The general consensus among debt counselors, debt collectors, and state regulators warns that ignoring debt collection letters, phone calls, or court documents is the wrong way to address scary debt situations. When in debt, it is best to confront the fear and deal with the circumstances. Otherwise, dealing with collection agencies will only get worse.
The best option is to avoid debt collectors altogether. If you see financial trouble coming, try to form an agreement with the original creditor and work out a reasonable payment plan before the debt is sold to a third-party debt collector.
Sometimes that’s just not possible or it may be too late. Here are some tips to stay sane when dealing with debt collection agencies:

1. Educate yourself about your rights 

Learn about your consumer rights and the Fair Debt Collections Practices Act. You can visit your state’s Attorney General’s Office website for information about debt collection laws. The Consumer Financial Protection Bureau (CFPB) also offers a wealth of information about debt collection practices and what to do when dealing with harassing debt collectors.

2. Don’t ignore letters or phone calls about debts or court notices about debt lawsuits

Open lines of communication are best in these types of situations. You should actively write to the collector and get a written verification of the debt to make sure the debt belongs to you and the information is accurate. If you receive a court notice about a debt judgment against you, do NOT ignore this! If you do not respond to the notice or show up in court, the debt collector will win in default.

3. Find a debt collection lawyer

If you are served with a notice of a lawsuit, find an attorney who specializes in consumer law to evaluate whether your consumer rights have been violated. The National Association of Consumer Advocates (NACA) provides a database of consumer lawyers across the country.

4. Keep copies of everything 

Keeping complete records for all of your open accounts is the best way to track progress and prove accuracy when necessary.

5. Safeguard your bank accounts

Debt collectors can file suit against a consumer for not making payments on a debt. Sometimes collectors will freeze savings or checking accounts, which can be very problematic for families on a budget. Experts suggest keeping separate bank accounts for funds, such as Social Security or disability checks which cannot be used as a source of court-ordered debt payments. Debt collection can also be halted if you have declared bankruptcy.

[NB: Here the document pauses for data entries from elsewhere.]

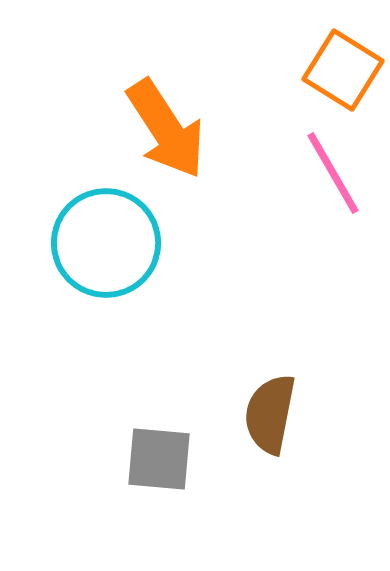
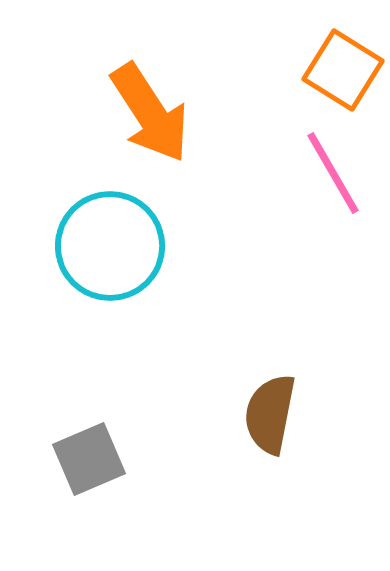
orange arrow: moved 16 px left, 16 px up
cyan circle: moved 4 px right, 3 px down
gray square: moved 70 px left; rotated 28 degrees counterclockwise
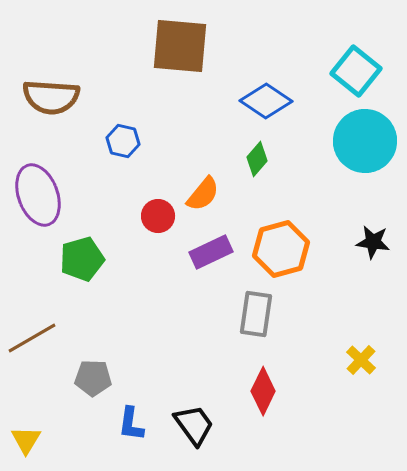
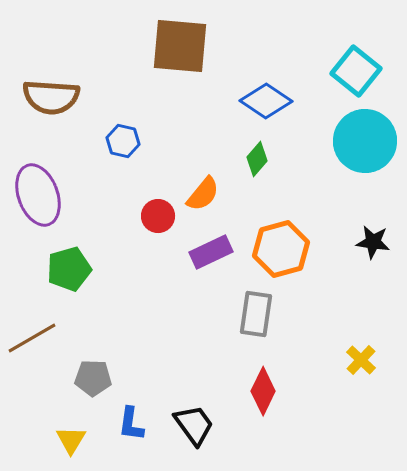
green pentagon: moved 13 px left, 10 px down
yellow triangle: moved 45 px right
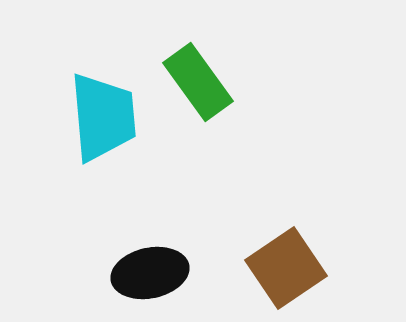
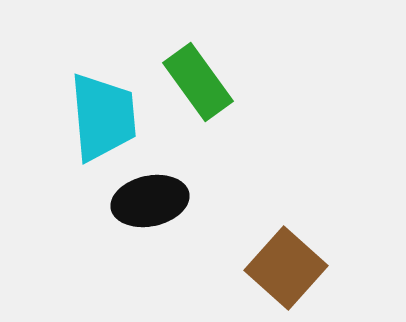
brown square: rotated 14 degrees counterclockwise
black ellipse: moved 72 px up
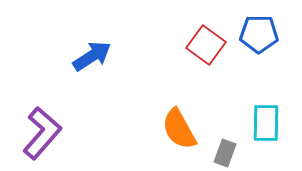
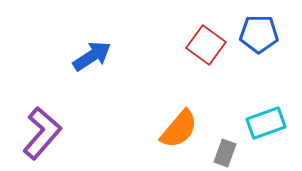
cyan rectangle: rotated 69 degrees clockwise
orange semicircle: rotated 111 degrees counterclockwise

6. Be smart about payment methods

You may want to avoid giving debt collectors information about banking accounts and routing numbers. If you use money orders or another third-party payment service, you will have proof of payment and avoid providing personal account information. You should also avoid allowing debt collectors to make direct electronic or automated withdrawals from your bank accounts.

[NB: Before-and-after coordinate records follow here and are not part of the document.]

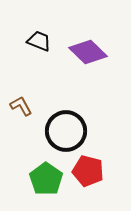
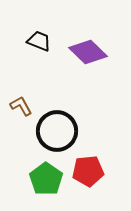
black circle: moved 9 px left
red pentagon: rotated 20 degrees counterclockwise
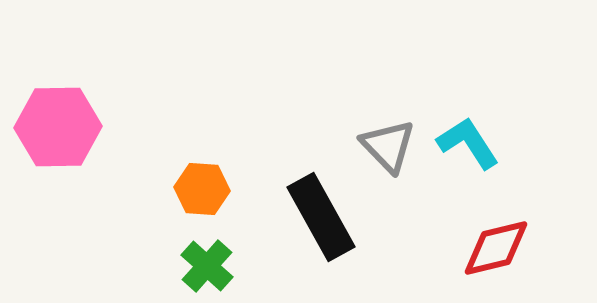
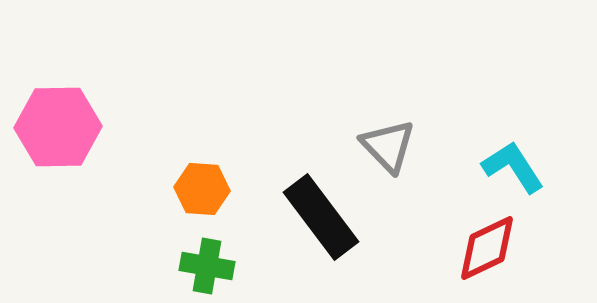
cyan L-shape: moved 45 px right, 24 px down
black rectangle: rotated 8 degrees counterclockwise
red diamond: moved 9 px left; rotated 12 degrees counterclockwise
green cross: rotated 32 degrees counterclockwise
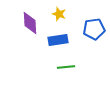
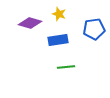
purple diamond: rotated 70 degrees counterclockwise
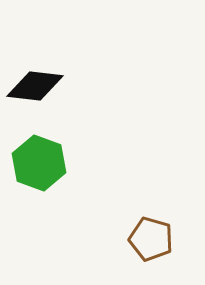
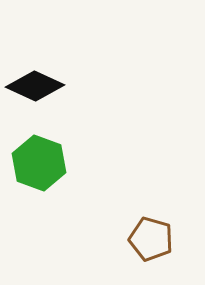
black diamond: rotated 18 degrees clockwise
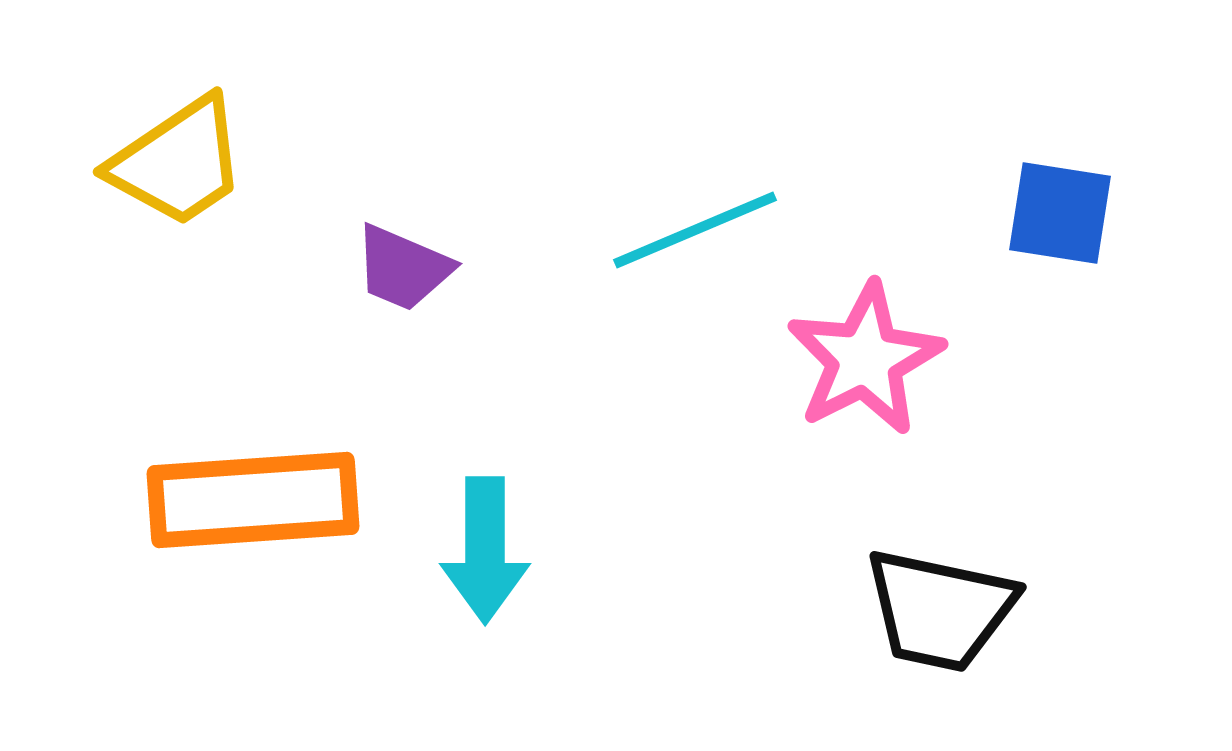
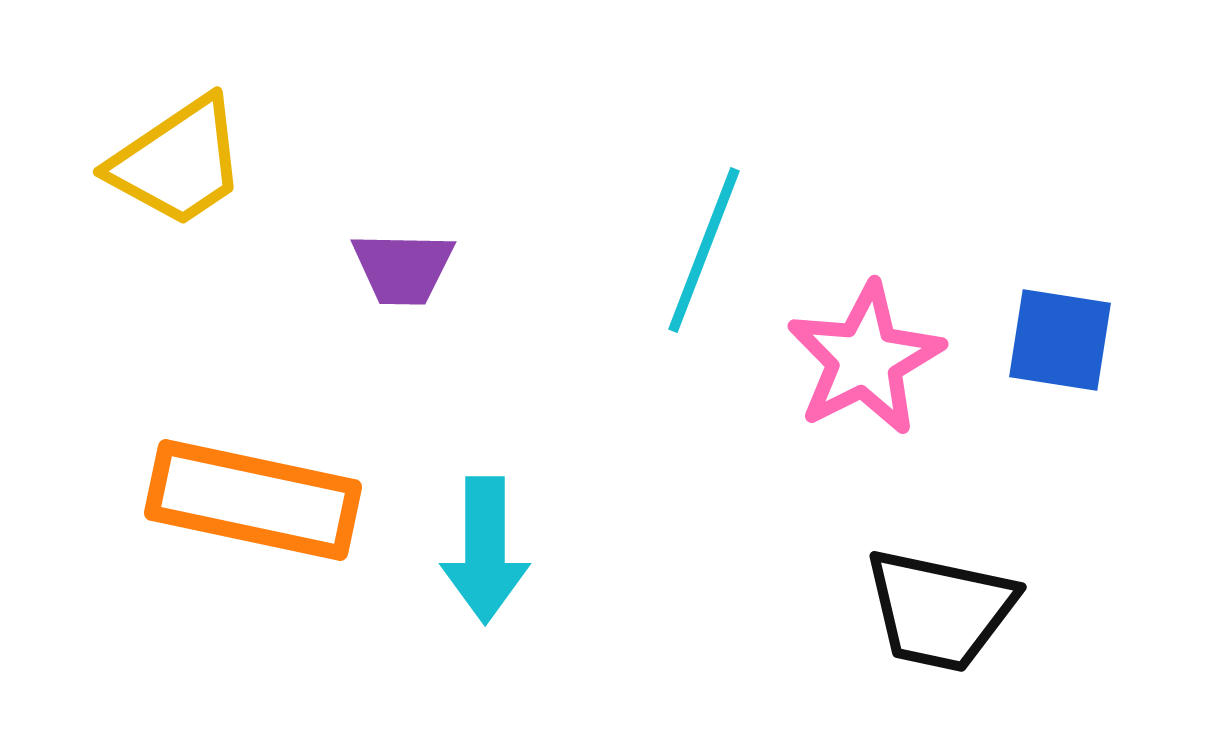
blue square: moved 127 px down
cyan line: moved 9 px right, 20 px down; rotated 46 degrees counterclockwise
purple trapezoid: rotated 22 degrees counterclockwise
orange rectangle: rotated 16 degrees clockwise
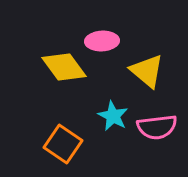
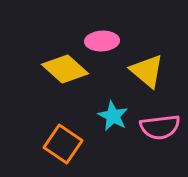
yellow diamond: moved 1 px right, 2 px down; rotated 12 degrees counterclockwise
pink semicircle: moved 3 px right
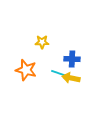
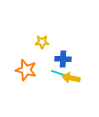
blue cross: moved 9 px left
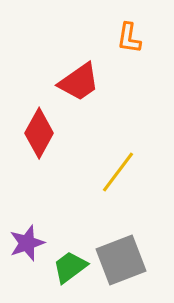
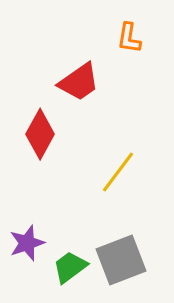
red diamond: moved 1 px right, 1 px down
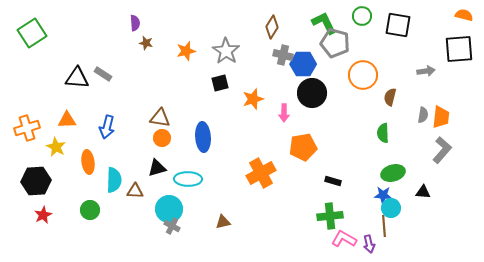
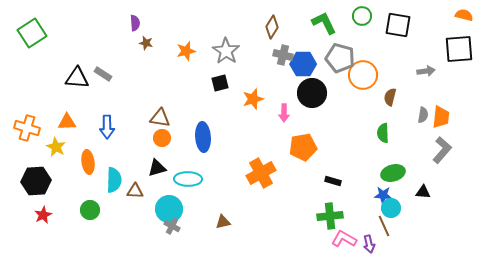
gray pentagon at (335, 43): moved 5 px right, 15 px down
orange triangle at (67, 120): moved 2 px down
blue arrow at (107, 127): rotated 15 degrees counterclockwise
orange cross at (27, 128): rotated 35 degrees clockwise
brown line at (384, 226): rotated 20 degrees counterclockwise
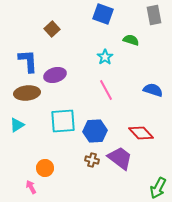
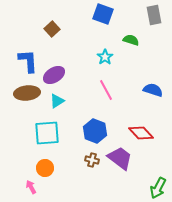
purple ellipse: moved 1 px left; rotated 15 degrees counterclockwise
cyan square: moved 16 px left, 12 px down
cyan triangle: moved 40 px right, 24 px up
blue hexagon: rotated 25 degrees clockwise
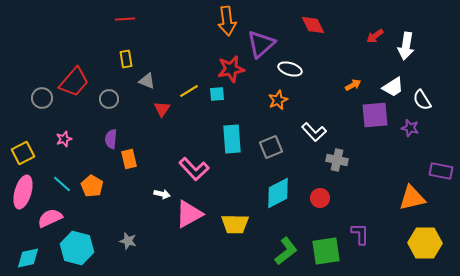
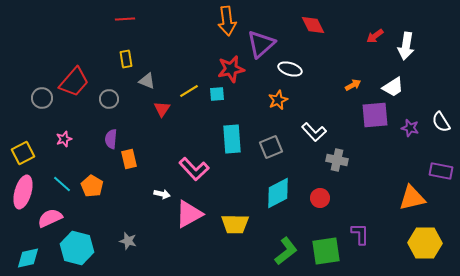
white semicircle at (422, 100): moved 19 px right, 22 px down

7. Record conversations, when permitted

It’s a good idea to record conversations to document any threatening or abusive language being used by collectors. Experts say it may be a good idea to let the collector know you are recording the conversation. Although, this may deter them from overstepping bounds.

8. Get everything in writing!

Any agreements for making debt collection payments should be confirmed in writing and signed by a representative of the debt collection agency before sending in any payments. This will help avoid misunderstandings.

9. Certify your mail

Sending documents and correspondence via certified mail provides some security. You can also request a return receipt for proof  that your letter was received.

10. Manage your debt 

If you need help, find an accredited counseling agency, such as the National Foundation for Credit Counseling or the Association of Independent Consumer Credit Counseling Agencies. The Federal Trade Commission advises against using a for-profit credit repair company.